(Task data)

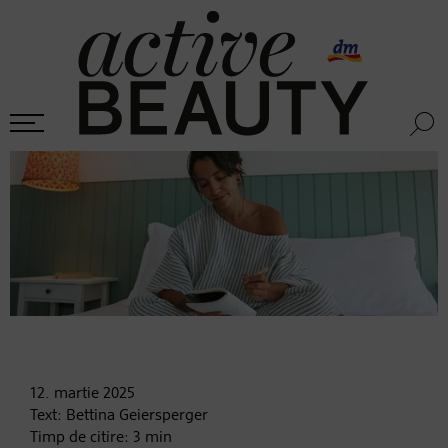
12. martie
2025
Text:
Bettina Geiersperger
Timp de citire:
3
min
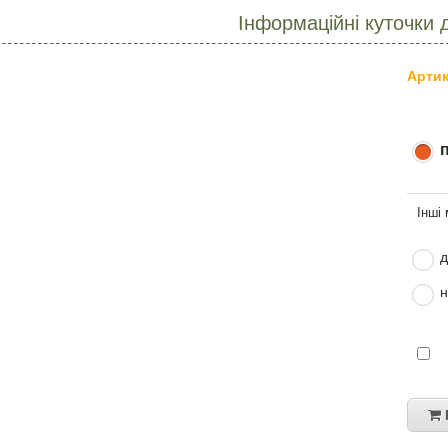
Інформаційні куточки 
Артик
д
н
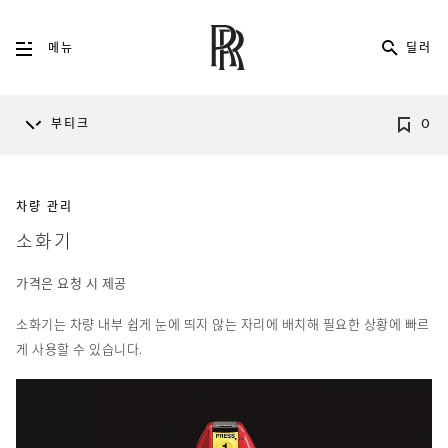
딜러
메뉴
부티크
0
차량 관리
소화기
가격은 요청 시 제공
소화기는 차량 내부 쉽게 눈에 띄지 않는 자리에 배치해 필요한 상황에 빠르
게 사용할 수 있습니다.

(End Task data)

# Problem to work on
Retype the whole listing exactly and leave the pictures out.

# Solved exercise
12. martie
2025
Text:
Bettina Geiersperger
Timp de citire:
3
min
Інформаційні куточки 
Артик
д
н
딜러
메뉴
부티크
0
차량 관리
소화기
가격은 요청 시 제공
소화기는 차량 내부 쉽게 눈에 띄지 않는 자리에 배치해 필요한 상황에 빠르
게 사용할 수 있습니다.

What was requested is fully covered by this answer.